As calories on restaurant menus become law in England, will this help us make better choices when it comes to nutrition or will it encourage unhealthy eating patterns and disorders?
Imagine the scene: after a long week you’ve sat down in your favourite restaurant for a well-deserved meal and glass of wine. Then, as you check the menu, you’re bombarded with how many calories you’re about to consume.
We all know – consciously or not – that when we eat in a restaurant or order a takeaway, we’ll likely be consuming more calories than we would be from a home-cooked meal. The hidden ingredients, sauces and lack of portion control are all factors. However, is adding calories to menus an effective way for us to be more sensible with our choices? Or, could it be dangerous to our mental health?
The new law: why are calories now on menus?
In April, the law came into effect which made it a legal requirement for all out-of-home food businesses in England, with 250 staff or more, to list the calorie count of each meal on their menus. The government passed the law in a bid to tackle obesity and help people make ‘more informed or healthier choices’ when they’re eating out.
But the new law came with a lot of criticism. Chefs and restaurant owners were worried it could stop us visiting their restaurants, part of an already struggling industry since Covid. And eating disorder charities said that it’s irresponsible of the government to introduce something that could trigger those who are already anxious about how many calories they’re consuming.
Does calorie counting encourage healthy eating?
So, should we all be calorie counting? Or, will this take away the enjoyment of eating out? According to the NHS, the recommended calorie consumption for a woman is 2,000 a day, with calories from food converting into energy and helping the body function correctly. If you consume too many calories you could start to put on weight. Plus, studies show that if you reduce this 2,000-calorie intake by 500 a day, you can lose up to one or two pounds a week.
However, it’s not an exact science. Other factors such as metabolism, age and exercise also influence weight gain or loss. ‘Using the numbers as a tool to help lose or manage your weight may be beneficial, but it is not the ultimate answer to defining nutrition and health,’ explains Rhiannon Lambert, registered nutritionist and author of The Science of Nutrition (DK, £20). Lambert also believes that all bodies are unique. Therefore, ‘it is best for you to make informed decisions, that are best suited to you, about what, when and how to eat responsibly for health and happiness’.
Nutrition verses calories
On an average menu, most main meals have between 800 and 1,500 calories. This leaves very little left for the two other meals of the day. Experts are concerned that restaurant-goers will put too much importance on calorie intake, rather than what they’re eating. ‘Calories are not equivalent to nutritional values. So, a dish with avocado will be high in calories albeit super healthy and nutritious,’ says nutritional therapist Anne Iarchy. ‘Nuts, seeds and olive oil are full of nutrients, vitamins and minerals, plus fibre and good healthy fats, which makes them high in calories.’
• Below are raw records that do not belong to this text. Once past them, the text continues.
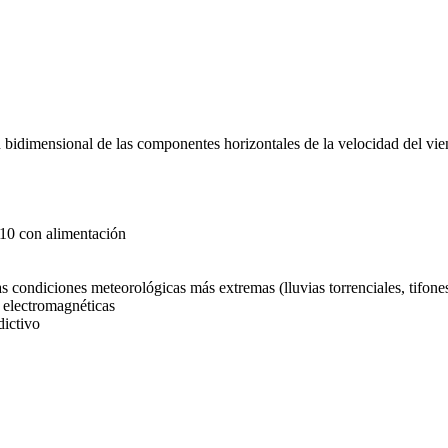
bidimensional de las componentes horizontales de la velocidad del viento
10 con alimentación
s condiciones meteorológicas más extremas (lluvias torrenciales, tifones
s electromagnéticas
dictivo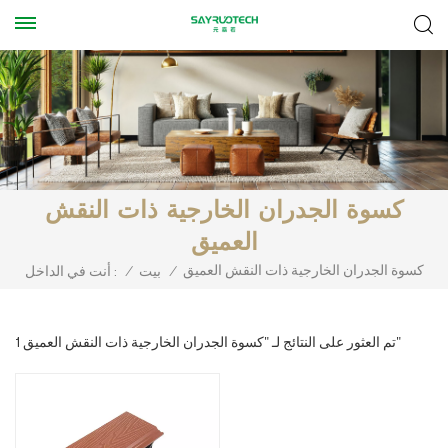
كسوة الجدران الخارجية ذات النقش
العميق
كسوة الجدران الخارجية ذات النقش العميق
/
بيت
/
أنت في الداخل :
1 تم العثور على النتائج لـ "كسوة الجدران الخارجية ذات النقش العميق"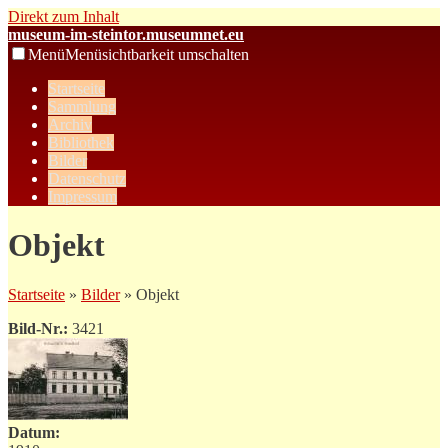
Direkt zum Inhalt
museum-im-steintor.museumnet.eu
Menü
Menüsichtbarkeit umschalten
Startseite
Sammlung
Archiv
Bibliothek
Bilder
Datenschutz
Impressum
Objekt
Startseite
»
Bilder
» Objekt
Bild-Nr.:
3421
Datum: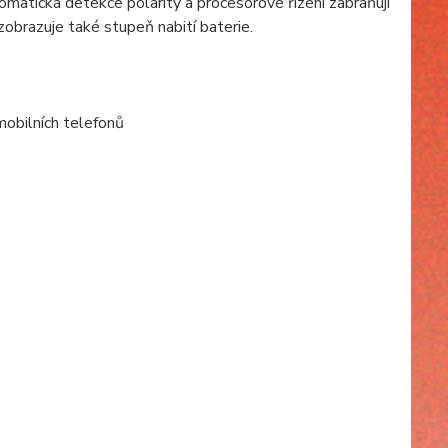
tomatická detekce polarity a procesorové řízení zabraňují
zobrazuje také stupeň nabití baterie.
mobilních telefonů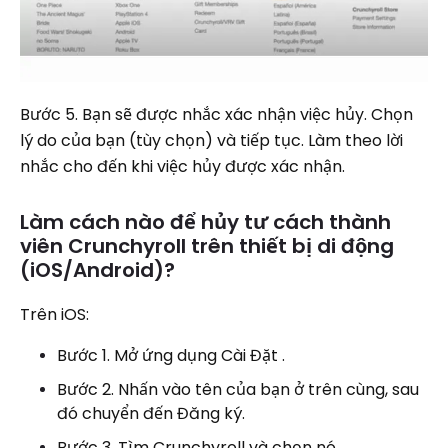
Bước 5. Bạn sẽ được nhắc xác nhận việc hủy. Chọn
lý do của bạn (tùy chọn) và tiếp tục. Làm theo lời
nhắc cho đến khi việc hủy được xác nhận.
Làm cách nào để hủy tư cách thành
viên Crunchyroll trên thiết bị di động
(iOS/Android)?
Trên iOS:
Bước 1. Mở ứng dụng Cài Đặt .
Bước 2. Nhấn vào tên của bạn ở trên cùng, sau
đó chuyển đến Đăng ký.
Bước 3. Tìm Crunchyroll và chọn nó.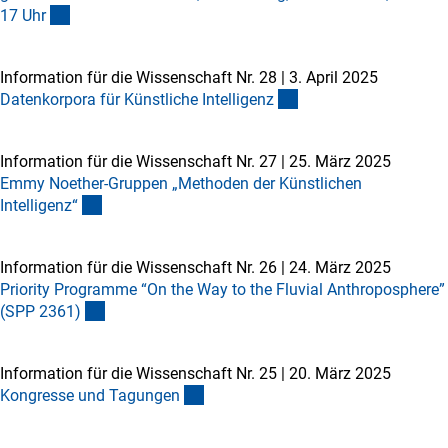
17 Uh
r
Information für die Wissenschaft Nr. 28
|
3. April 2025
Datenkorpora für Künstliche Intelligen
z
Information für die Wissenschaft Nr. 27
|
25. März 2025
Emmy Noether-Gruppen „Methoden der Künstlichen
Intelligenz
“
Information für die Wissenschaft Nr. 26
|
24. März 2025
Priority Programme “On the Way to the Fluvial Anthroposphere”
(SPP 2361
)
Information für die Wissenschaft Nr. 25
|
20. März 2025
Kongresse und Tagunge
n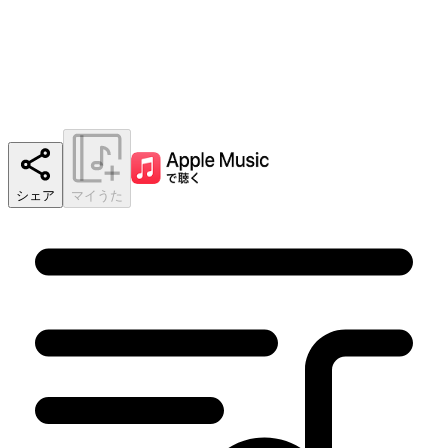
シェア
マイうた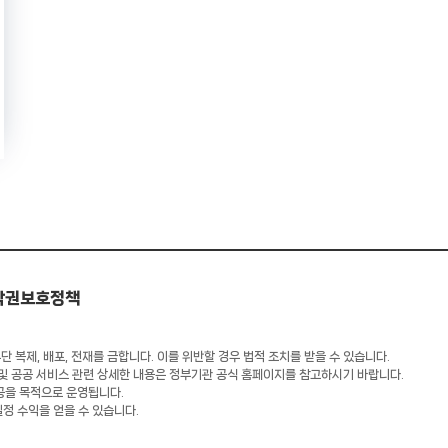
작권보호정책
 복제, 배포, 전재를 금합니다. 이를 위반할 경우 법적 조치를 받을 수 있습니다.
 및 공공 서비스 관련 상세한 내용은 정부기관 공식 홈페이지를 참고하시기 바랍니다.
공을 목적으로 운영됩니다.
일정 수익을 얻을 수 있습니다.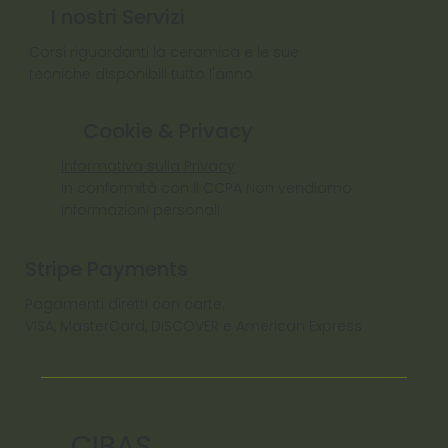
I nostri Servizi
Corsi riguardanti la ceramica e le sue
tecniche disponibili tutto l'anno
Cookie & Privacy
Informativa sulla Privacy
In conformità con il CCPA Non vendiamo
informazioni personali
Stripe Payments
Pagamenti diretti con carte:
VISA, MasterCard, DISCOVER e American Express
CIBAS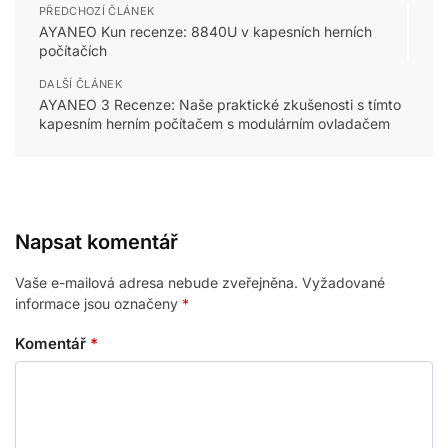
PŘEDCHOZÍ ČLÁNEK
AYANEO Kun recenze: 8840U v kapesních herních
počítačích
DALŠÍ ČLÁNEK
AYANEO 3 Recenze: Naše praktické zkušenosti s tímto
kapesním herním počítačem s modulárním ovladačem
Napsat komentář
Vaše e-mailová adresa nebude zveřejněna.
Vyžadované
informace jsou označeny
*
Komentář
*
Prémiový kabel adaptéru USB typu C na HDMI s rozlišením 4K 60 Hz
28 people seeing this product right
now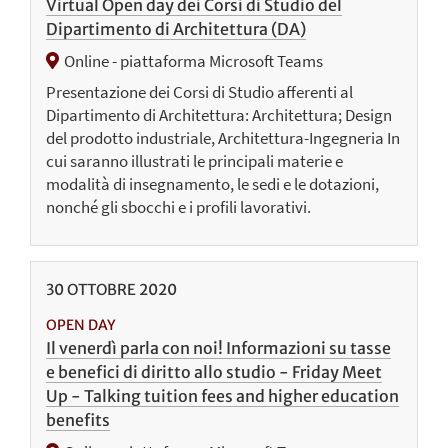
Virtual Open day dei Corsi di Studio del
Dipartimento di Architettura (DA)
Online - piattaforma Microsoft Teams
Presentazione dei Corsi di Studio afferenti al
Dipartimento di Architettura: Architettura; Design
del prodotto industriale, Architettura-Ingegneria In
cui saranno illustrati le principali materie e
modalità di insegnamento, le sedi e le dotazioni,
nonché gli sbocchi e i profili lavorativi.
30
OTTOBRE
2020
OPEN DAY
Il venerdì parla con noi! Informazioni su tasse
e benefici di diritto allo studio - Friday Meet
Up - Talking tuition fees and higher education
benefits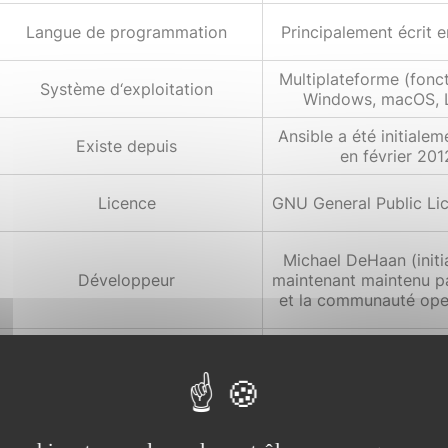
Langue de programmation
Principalement écrit 
Multiplateforme (fonc
Système d‘exploitation
Windows, macOS, L
Ansible a été initialem
Existe depuis
en février 201
Licence
GNU General Public Lic
Michael DeHaan (initi
Développeur
maintenant maintenu p
et la communauté ope
Grande communauté ac
de nombreux contrib
forums, confére
Communauté
(AnsibleFest), gr
d'utilisateurs, et res
ligne.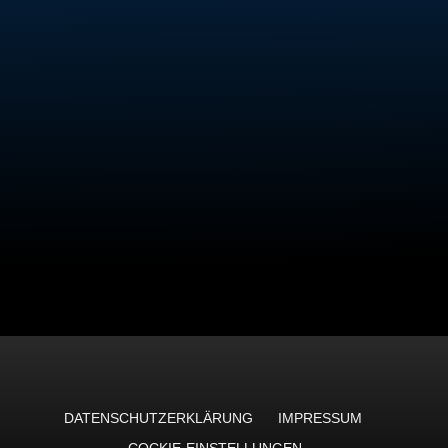
DATENSCHUTZERKLÄRUNG
IMPRESSUM
COCKIE-EINSTELLUNGEN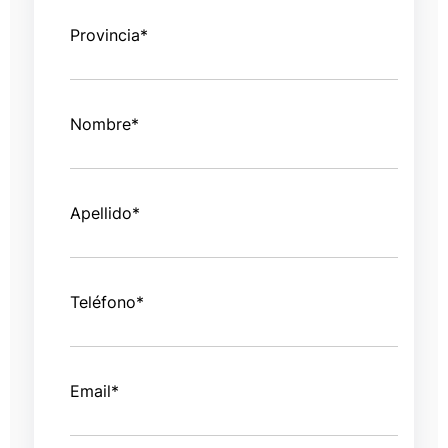
Provincia
*
Nombre
*
Apellido
*
Teléfono
*
Email
*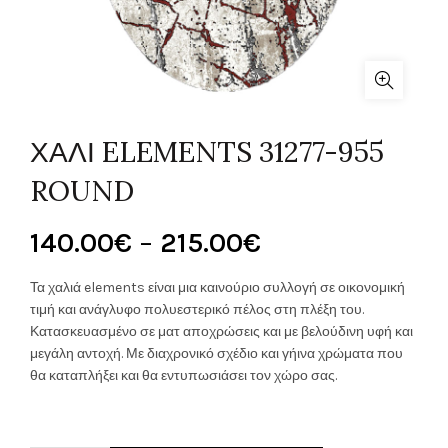
ΧΑΛΙ ELEMENTS 31277-955
ROUND
Price
140.00
€
–
215.00
€
range:
Τα χαλιά elements είναι μια καινούριο συλλογή σε οικονομική
τιμή και ανάγλυφο πολυεστερικό πέλος στη πλέξη του.
140.00€
Κατασκευασμένο σε ματ αποχρώσεις και με βελούδινη υφή και
μεγάλη αντοχή. Με διαχρονικό σχέδιο και γήινα χρώματα που
through
θα καταπλήξει και θα εντυπωσιάσει τον χώρο σας.
215.00€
Lambert also believes that, when it comes to nutrition, calories are determined by an outdated calculation. ‘These numbers should be taken as an estimate rather than the exact amount you will get from the food, as the calorie content displayed can be up to 30 per cent inaccurate,’ she explains. ‘You may not absorb the full amount of energy or nutrients that are released from foods due to individual differences, such as your gut health and intestine length or how much of the nutrients you absorb.’
Larchy goes on to add: ‘Calorie counting is an unhealthy way of looking at food. Often, one brand of the same item doesn’t contain the same number of calories as another.’ Lambert adds that it could change the way we feel about eating out in restaurants, too: ‘Eating out, and food in general, is often about spending time with friends and family, as well as enjoyment and pleasure.’
‘Calorie content displayed can be up to 30 per cent inaccurate’
Calories on menus and eating disorders
Calories on menus could have a more detrimental effect on others who are already counting calories religiously at every meal. An estimated 1.25 million people in the UK suffer from eating disorders, according to charity Beat.
When the law came into effect, the eating disorder charity revealed they were ‘extremely disappointed’. They believe the move will ‘cause anxiety and distress’ for people affected by eating disorders. Tom Quinn, the charity’s director believes the policy could also lack understanding of the outcome.
‘We know from the people we support that including calories on menus can contribute to harmful eating disorder thoughts and behaviours worsening,’ he explains. ‘For instance, it can increase a fixation on restricting calories for those with anorexia or bulimia. Or, it can increase feelings of guilt for those with binge eating disorder. There is very limited evidence the legislation will lead to changed eating habits among the general population.’
So, should we just ignore calories? Lambert believes that the way forward for us all is to educate ourselves on nutrition, rather than how many calories we’re eating. ‘We shouldn’t be relying solely on calories,’ she says. ‘Instead, we should start to become aware of how to eat healthily for life, not just for weight loss.’